China’s central bank has reportedly asked major state-owned banks to be prepared to sell dollars for yuan offshore markets, in an effort to put a floor under the falling Chinese currency.
State banks were told to ask their overseas branches to take stock of their holdings of the internationally traded yuan and prepare U.S. dollar reserves in case they need to be deployed, Reuters reported.
- The People’s Bank of China (PBoC) has so far refrained from using significant foreign exchange reserves, opting instead to use other roundabout measures to prop up the yuan’s months-long steady decline.
Yesterday, China’s yuan became the latest major currency to sink to fresh lows against a strong U.S. dollar, which has continued to rise in value after an aggressive bout of monetary tightening by the Federal Reserve. While Beijing has been easing interest rates to reinvigorate its COVID-strapped economy, Washington is hawkishly veering in the opposite direction to temper rising inflation.
- The offshore yuan (internationally traded) fell 0.9% to its lowest level of 7.2416 per dollar since data first became available in 2011, per the Financial Times (FT).
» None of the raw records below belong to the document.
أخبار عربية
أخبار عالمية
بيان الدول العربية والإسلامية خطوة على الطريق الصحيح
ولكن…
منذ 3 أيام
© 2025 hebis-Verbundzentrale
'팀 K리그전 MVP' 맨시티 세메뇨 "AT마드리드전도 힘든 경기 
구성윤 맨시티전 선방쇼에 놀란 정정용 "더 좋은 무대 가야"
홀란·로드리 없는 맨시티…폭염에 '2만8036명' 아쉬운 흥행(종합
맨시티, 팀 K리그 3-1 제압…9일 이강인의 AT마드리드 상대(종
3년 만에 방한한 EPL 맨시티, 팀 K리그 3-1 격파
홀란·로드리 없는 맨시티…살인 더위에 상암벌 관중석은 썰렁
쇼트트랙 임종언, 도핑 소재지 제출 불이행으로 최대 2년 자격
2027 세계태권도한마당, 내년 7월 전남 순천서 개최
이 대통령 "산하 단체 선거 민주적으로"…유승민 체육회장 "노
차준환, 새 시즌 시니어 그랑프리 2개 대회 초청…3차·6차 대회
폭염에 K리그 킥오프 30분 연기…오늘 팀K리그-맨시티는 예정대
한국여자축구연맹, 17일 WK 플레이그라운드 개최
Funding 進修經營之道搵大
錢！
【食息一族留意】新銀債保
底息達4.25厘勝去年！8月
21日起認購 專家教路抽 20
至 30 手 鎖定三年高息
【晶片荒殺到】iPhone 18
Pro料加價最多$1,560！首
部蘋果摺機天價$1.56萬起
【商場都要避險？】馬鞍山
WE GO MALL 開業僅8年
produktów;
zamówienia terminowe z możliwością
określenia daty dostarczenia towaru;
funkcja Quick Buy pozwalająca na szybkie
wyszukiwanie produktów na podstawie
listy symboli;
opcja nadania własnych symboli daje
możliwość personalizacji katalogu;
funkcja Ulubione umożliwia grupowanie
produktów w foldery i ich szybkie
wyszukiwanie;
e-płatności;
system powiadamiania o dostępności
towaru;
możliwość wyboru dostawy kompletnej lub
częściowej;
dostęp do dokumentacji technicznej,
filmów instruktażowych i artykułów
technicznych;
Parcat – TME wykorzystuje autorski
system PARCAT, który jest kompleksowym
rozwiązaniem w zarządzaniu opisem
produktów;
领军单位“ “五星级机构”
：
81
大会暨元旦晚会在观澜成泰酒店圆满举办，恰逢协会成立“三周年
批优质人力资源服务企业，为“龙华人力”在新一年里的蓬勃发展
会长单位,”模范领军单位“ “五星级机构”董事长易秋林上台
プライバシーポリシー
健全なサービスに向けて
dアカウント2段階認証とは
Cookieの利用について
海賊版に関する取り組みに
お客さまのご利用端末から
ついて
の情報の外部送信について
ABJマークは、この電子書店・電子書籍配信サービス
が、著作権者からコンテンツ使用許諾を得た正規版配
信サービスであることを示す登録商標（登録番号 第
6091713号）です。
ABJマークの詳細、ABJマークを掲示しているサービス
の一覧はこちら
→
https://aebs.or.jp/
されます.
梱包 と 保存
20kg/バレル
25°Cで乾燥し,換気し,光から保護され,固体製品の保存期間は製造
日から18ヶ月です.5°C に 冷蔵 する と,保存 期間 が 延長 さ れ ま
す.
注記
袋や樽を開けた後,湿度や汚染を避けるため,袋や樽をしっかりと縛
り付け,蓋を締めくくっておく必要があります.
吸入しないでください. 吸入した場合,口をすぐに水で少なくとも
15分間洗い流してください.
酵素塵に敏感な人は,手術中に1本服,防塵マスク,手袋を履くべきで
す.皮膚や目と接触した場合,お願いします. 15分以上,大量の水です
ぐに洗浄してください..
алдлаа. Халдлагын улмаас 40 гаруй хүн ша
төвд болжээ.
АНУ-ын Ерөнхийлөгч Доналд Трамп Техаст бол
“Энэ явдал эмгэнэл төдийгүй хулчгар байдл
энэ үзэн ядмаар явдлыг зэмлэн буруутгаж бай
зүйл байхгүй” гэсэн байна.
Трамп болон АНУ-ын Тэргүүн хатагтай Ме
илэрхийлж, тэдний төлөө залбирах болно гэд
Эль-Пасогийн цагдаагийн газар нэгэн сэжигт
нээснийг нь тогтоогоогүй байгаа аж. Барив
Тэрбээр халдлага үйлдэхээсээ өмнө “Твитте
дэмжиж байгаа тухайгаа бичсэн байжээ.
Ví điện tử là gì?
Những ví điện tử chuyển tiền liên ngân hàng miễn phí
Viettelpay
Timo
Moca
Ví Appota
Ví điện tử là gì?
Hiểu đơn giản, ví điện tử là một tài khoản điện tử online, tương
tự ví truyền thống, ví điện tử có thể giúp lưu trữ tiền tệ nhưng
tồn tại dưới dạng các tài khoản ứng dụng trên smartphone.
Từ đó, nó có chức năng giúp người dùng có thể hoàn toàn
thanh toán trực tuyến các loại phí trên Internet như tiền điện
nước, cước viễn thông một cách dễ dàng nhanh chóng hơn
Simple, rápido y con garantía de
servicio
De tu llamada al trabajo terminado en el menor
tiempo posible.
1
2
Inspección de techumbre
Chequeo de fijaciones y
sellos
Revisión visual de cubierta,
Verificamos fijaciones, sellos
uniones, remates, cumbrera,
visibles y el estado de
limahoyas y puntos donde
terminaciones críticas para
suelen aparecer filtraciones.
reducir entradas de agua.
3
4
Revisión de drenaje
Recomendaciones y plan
- The onshore yuan (domestic currency) also reached its weakest point since the global financial crisis in 2008, falling 0.7% to 7.2268 per dollar, per the same FT report.
China’s central bank warned against speculating on the yuan amid concerns about domestic sentiment and potential capital outflows: “Do not bet on one-way appreciation or depreciation of the yuan: In the long term, you will lose,” the PBoC said in a strongly worded statement (in Chinese).
- China’s central bank also said on Wednesday that maintaining the yuan’s stability is the “first priority,” while state-run financial newspaper Securities Times issued a front-page commentary on “restrained” losses compared with other currencies.
- “Set in context of other Asian currencies, the yuan’s slide against the dollar this year is fairly average,” Tom Hancock, a senior reporter on China’s economy at Bloomberg, wrote on Twitter.
- “I don’t think the current depreciation is driven by specific domestic [issues] in China,” Ken Cheung, a chief Asian FX strategist at Mizuho, told the FT. “It’s basically driven by the strength of the U.S. dollar.”
The yuan’s fall may complicate Beijing’s monetary easing this year: China has bucked a global tightening trend with things like major stimulus packages in a bid to boost the world’s second-largest economy, which the World Bank has now predicted will grow slower than the rest of Asia for the first time in 30 years.